Given information
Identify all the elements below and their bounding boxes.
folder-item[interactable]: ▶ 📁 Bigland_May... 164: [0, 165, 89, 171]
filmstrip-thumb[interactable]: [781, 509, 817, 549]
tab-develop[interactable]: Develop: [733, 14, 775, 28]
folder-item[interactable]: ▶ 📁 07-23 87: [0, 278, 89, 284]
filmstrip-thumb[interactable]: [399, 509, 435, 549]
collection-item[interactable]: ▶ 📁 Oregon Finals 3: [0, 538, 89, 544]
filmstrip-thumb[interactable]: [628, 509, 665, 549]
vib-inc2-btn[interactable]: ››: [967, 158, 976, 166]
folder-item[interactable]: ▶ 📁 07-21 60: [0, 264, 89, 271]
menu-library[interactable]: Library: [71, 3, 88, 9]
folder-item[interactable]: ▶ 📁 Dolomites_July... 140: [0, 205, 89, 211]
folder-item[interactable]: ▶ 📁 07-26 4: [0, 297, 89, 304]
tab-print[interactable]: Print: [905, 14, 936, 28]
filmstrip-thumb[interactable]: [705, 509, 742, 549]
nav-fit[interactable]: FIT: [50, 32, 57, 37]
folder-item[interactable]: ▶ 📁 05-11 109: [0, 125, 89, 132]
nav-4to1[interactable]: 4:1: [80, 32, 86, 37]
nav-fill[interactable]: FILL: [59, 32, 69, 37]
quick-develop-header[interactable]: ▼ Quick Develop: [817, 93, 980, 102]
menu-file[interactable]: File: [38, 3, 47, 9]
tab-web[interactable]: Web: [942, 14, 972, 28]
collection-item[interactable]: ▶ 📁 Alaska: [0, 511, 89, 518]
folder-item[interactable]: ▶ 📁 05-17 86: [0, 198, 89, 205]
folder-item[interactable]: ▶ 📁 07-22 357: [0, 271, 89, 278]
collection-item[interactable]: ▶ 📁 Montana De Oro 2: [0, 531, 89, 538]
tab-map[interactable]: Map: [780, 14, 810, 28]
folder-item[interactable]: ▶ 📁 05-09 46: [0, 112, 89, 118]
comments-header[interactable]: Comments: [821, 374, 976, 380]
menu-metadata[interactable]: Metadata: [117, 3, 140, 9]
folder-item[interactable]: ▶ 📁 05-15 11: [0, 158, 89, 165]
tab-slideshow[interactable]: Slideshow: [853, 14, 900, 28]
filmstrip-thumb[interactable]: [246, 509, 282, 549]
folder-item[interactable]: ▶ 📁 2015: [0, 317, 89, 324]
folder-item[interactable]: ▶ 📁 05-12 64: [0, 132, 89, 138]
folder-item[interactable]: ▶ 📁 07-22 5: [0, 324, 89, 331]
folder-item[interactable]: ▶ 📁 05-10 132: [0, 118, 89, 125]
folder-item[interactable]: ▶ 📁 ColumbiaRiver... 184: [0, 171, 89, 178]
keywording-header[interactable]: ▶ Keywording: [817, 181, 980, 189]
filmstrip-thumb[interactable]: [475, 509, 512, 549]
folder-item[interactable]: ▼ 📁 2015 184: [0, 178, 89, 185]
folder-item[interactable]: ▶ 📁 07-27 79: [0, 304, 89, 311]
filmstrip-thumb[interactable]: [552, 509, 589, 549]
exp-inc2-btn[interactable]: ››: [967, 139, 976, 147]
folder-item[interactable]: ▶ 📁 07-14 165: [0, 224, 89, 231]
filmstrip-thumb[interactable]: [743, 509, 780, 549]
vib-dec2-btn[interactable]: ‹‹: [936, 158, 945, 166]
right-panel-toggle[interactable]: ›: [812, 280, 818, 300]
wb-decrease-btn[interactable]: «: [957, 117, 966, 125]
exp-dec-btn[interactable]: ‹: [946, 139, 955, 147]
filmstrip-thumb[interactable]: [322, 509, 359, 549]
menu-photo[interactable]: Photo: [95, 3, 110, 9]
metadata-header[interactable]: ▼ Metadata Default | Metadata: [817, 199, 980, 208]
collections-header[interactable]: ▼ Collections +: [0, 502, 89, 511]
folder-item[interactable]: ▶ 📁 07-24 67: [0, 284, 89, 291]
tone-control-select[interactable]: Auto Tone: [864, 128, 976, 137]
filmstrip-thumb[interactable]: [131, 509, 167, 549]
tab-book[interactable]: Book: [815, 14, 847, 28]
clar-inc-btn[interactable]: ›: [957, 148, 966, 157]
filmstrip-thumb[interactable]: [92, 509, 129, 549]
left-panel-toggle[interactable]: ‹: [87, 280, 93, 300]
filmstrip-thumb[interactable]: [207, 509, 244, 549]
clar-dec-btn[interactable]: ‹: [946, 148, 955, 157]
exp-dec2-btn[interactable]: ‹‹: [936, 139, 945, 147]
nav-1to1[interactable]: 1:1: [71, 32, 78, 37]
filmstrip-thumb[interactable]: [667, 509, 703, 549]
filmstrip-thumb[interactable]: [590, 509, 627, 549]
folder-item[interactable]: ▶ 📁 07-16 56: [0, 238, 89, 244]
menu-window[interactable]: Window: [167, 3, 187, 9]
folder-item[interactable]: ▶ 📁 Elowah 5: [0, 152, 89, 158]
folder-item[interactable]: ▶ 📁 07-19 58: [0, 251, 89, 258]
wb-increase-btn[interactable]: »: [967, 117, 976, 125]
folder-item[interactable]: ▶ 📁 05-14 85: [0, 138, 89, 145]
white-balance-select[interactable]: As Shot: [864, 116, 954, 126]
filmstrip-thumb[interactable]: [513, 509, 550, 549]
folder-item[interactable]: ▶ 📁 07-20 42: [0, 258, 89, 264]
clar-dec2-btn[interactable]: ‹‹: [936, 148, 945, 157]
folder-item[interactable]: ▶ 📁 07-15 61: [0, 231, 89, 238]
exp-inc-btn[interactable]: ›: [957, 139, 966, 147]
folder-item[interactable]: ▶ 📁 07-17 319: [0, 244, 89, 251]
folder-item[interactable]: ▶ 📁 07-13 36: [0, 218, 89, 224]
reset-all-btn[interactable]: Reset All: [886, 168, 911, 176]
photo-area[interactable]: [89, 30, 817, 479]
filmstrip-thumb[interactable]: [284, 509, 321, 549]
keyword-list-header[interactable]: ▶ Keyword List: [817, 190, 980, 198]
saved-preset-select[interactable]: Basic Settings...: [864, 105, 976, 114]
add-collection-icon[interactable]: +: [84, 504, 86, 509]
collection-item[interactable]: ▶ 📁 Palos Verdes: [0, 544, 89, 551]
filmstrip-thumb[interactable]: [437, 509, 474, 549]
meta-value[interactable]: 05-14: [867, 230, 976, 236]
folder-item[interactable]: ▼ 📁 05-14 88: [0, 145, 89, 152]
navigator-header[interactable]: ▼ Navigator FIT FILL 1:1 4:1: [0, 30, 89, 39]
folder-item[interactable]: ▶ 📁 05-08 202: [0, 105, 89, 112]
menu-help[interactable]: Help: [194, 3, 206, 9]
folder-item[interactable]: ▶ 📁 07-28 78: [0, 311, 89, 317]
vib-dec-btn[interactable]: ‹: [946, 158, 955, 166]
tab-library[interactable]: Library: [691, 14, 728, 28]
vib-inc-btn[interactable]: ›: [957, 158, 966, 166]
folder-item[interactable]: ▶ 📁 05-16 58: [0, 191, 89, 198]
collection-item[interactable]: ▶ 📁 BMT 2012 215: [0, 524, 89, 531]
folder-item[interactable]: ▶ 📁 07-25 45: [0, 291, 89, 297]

Work to be completed
What's wanted is each line above, transcribed with nothing altered.

Solution for this exercise
Identify all the elements below and their bounding boxes.
folder-item[interactable]: ▶ 📁 Bigland_May... 164: [0, 165, 89, 171]
filmstrip-thumb[interactable]: [781, 509, 817, 549]
tab-develop[interactable]: Develop: [733, 14, 775, 28]
folder-item[interactable]: ▶ 📁 07-23 87: [0, 278, 89, 284]
filmstrip-thumb[interactable]: [399, 509, 435, 549]
collection-item[interactable]: ▶ 📁 Oregon Finals 3: [0, 538, 89, 544]
filmstrip-thumb[interactable]: [628, 509, 665, 549]
vib-inc2-btn[interactable]: ››: [967, 158, 976, 166]
folder-item[interactable]: ▶ 📁 07-21 60: [0, 264, 89, 271]
menu-library[interactable]: Library: [71, 3, 88, 9]
folder-item[interactable]: ▶ 📁 Dolomites_July... 140: [0, 205, 89, 211]
folder-item[interactable]: ▶ 📁 07-26 4: [0, 297, 89, 304]
tab-print[interactable]: Print: [905, 14, 936, 28]
filmstrip-thumb[interactable]: [705, 509, 742, 549]
nav-fit[interactable]: FIT: [50, 32, 57, 37]
folder-item[interactable]: ▶ 📁 05-11 109: [0, 125, 89, 132]
nav-4to1[interactable]: 4:1: [80, 32, 86, 37]
nav-fill[interactable]: FILL: [59, 32, 69, 37]
quick-develop-header[interactable]: ▼ Quick Develop: [817, 93, 980, 102]
menu-file[interactable]: File: [38, 3, 47, 9]
tab-web[interactable]: Web: [942, 14, 972, 28]
collection-item[interactable]: ▶ 📁 Alaska: [0, 511, 89, 518]
folder-item[interactable]: ▶ 📁 05-17 86: [0, 198, 89, 205]
folder-item[interactable]: ▶ 📁 07-22 357: [0, 271, 89, 278]
collection-item[interactable]: ▶ 📁 Montana De Oro 2: [0, 531, 89, 538]
tab-map[interactable]: Map: [780, 14, 810, 28]
folder-item[interactable]: ▶ 📁 05-09 46: [0, 112, 89, 118]
comments-header[interactable]: Comments: [821, 374, 976, 380]
menu-metadata[interactable]: Metadata: [117, 3, 140, 9]
folder-item[interactable]: ▶ 📁 05-15 11: [0, 158, 89, 165]
tab-slideshow[interactable]: Slideshow: [853, 14, 900, 28]
filmstrip-thumb[interactable]: [246, 509, 282, 549]
folder-item[interactable]: ▶ 📁 2015: [0, 317, 89, 324]
folder-item[interactable]: ▶ 📁 05-12 64: [0, 132, 89, 138]
folder-item[interactable]: ▶ 📁 07-22 5: [0, 324, 89, 331]
folder-item[interactable]: ▶ 📁 05-10 132: [0, 118, 89, 125]
folder-item[interactable]: ▶ 📁 ColumbiaRiver... 184: [0, 171, 89, 178]
keywording-header[interactable]: ▶ Keywording: [817, 181, 980, 189]
filmstrip-thumb[interactable]: [475, 509, 512, 549]
folder-item[interactable]: ▼ 📁 2015 184: [0, 178, 89, 185]
folder-item[interactable]: ▶ 📁 07-27 79: [0, 304, 89, 311]
filmstrip-thumb[interactable]: [552, 509, 589, 549]
exp-inc2-btn[interactable]: ››: [967, 139, 976, 147]
folder-item[interactable]: ▶ 📁 07-14 165: [0, 224, 89, 231]
filmstrip-thumb[interactable]: [743, 509, 780, 549]
vib-dec2-btn[interactable]: ‹‹: [936, 158, 945, 166]
right-panel-toggle[interactable]: ›: [812, 280, 818, 300]
wb-decrease-btn[interactable]: «: [957, 117, 966, 125]
exp-dec-btn[interactable]: ‹: [946, 139, 955, 147]
filmstrip-thumb[interactable]: [322, 509, 359, 549]
menu-photo[interactable]: Photo: [95, 3, 110, 9]
metadata-header[interactable]: ▼ Metadata Default | Metadata: [817, 199, 980, 208]
collections-header[interactable]: ▼ Collections +: [0, 502, 89, 511]
folder-item[interactable]: ▶ 📁 07-24 67: [0, 284, 89, 291]
tone-control-select[interactable]: Auto Tone: [864, 128, 976, 137]
filmstrip-thumb[interactable]: [131, 509, 167, 549]
tab-book[interactable]: Book: [815, 14, 847, 28]
clar-inc-btn[interactable]: ›: [957, 148, 966, 157]
filmstrip-thumb[interactable]: [92, 509, 129, 549]
left-panel-toggle[interactable]: ‹: [87, 280, 93, 300]
filmstrip-thumb[interactable]: [207, 509, 244, 549]
clar-dec-btn[interactable]: ‹: [946, 148, 955, 157]
exp-dec2-btn[interactable]: ‹‹: [936, 139, 945, 147]
nav-1to1[interactable]: 1:1: [71, 32, 78, 37]
filmstrip-thumb[interactable]: [667, 509, 703, 549]
filmstrip-thumb[interactable]: [590, 509, 627, 549]
folder-item[interactable]: ▶ 📁 07-16 56: [0, 238, 89, 244]
menu-window[interactable]: Window: [167, 3, 187, 9]
folder-item[interactable]: ▶ 📁 Elowah 5: [0, 152, 89, 158]
folder-item[interactable]: ▶ 📁 07-19 58: [0, 251, 89, 258]
wb-increase-btn[interactable]: »: [967, 117, 976, 125]
folder-item[interactable]: ▶ 📁 05-14 85: [0, 138, 89, 145]
white-balance-select[interactable]: As Shot: [864, 116, 954, 126]
filmstrip-thumb[interactable]: [513, 509, 550, 549]
folder-item[interactable]: ▶ 📁 07-20 42: [0, 258, 89, 264]
clar-dec2-btn[interactable]: ‹‹: [936, 148, 945, 157]
folder-item[interactable]: ▶ 📁 07-15 61: [0, 231, 89, 238]
exp-inc-btn[interactable]: ›: [957, 139, 966, 147]
folder-item[interactable]: ▶ 📁 07-17 319: [0, 244, 89, 251]
folder-item[interactable]: ▶ 📁 07-13 36: [0, 218, 89, 224]
reset-all-btn[interactable]: Reset All: [886, 168, 911, 176]
photo-area[interactable]: [89, 30, 817, 479]
filmstrip-thumb[interactable]: [284, 509, 321, 549]
keyword-list-header[interactable]: ▶ Keyword List: [817, 190, 980, 198]
saved-preset-select[interactable]: Basic Settings...: [864, 105, 976, 114]
add-collection-icon[interactable]: +: [84, 504, 86, 509]
collection-item[interactable]: ▶ 📁 Palos Verdes: [0, 544, 89, 551]
filmstrip-thumb[interactable]: [437, 509, 474, 549]
meta-value[interactable]: 05-14: [867, 230, 976, 236]
folder-item[interactable]: ▼ 📁 05-14 88: [0, 145, 89, 152]
navigator-header[interactable]: ▼ Navigator FIT FILL 1:1 4:1: [0, 30, 89, 39]
folder-item[interactable]: ▶ 📁 05-08 202: [0, 105, 89, 112]
menu-help[interactable]: Help: [194, 3, 206, 9]
folder-item[interactable]: ▶ 📁 07-28 78: [0, 311, 89, 317]
vib-dec-btn[interactable]: ‹: [946, 158, 955, 166]
tab-library[interactable]: Library: [691, 14, 728, 28]
vib-inc-btn[interactable]: ›: [957, 158, 966, 166]
folder-item[interactable]: ▶ 📁 05-16 58: [0, 191, 89, 198]
collection-item[interactable]: ▶ 📁 BMT 2012 215: [0, 524, 89, 531]
folder-item[interactable]: ▶ 📁 07-25 45: [0, 291, 89, 297]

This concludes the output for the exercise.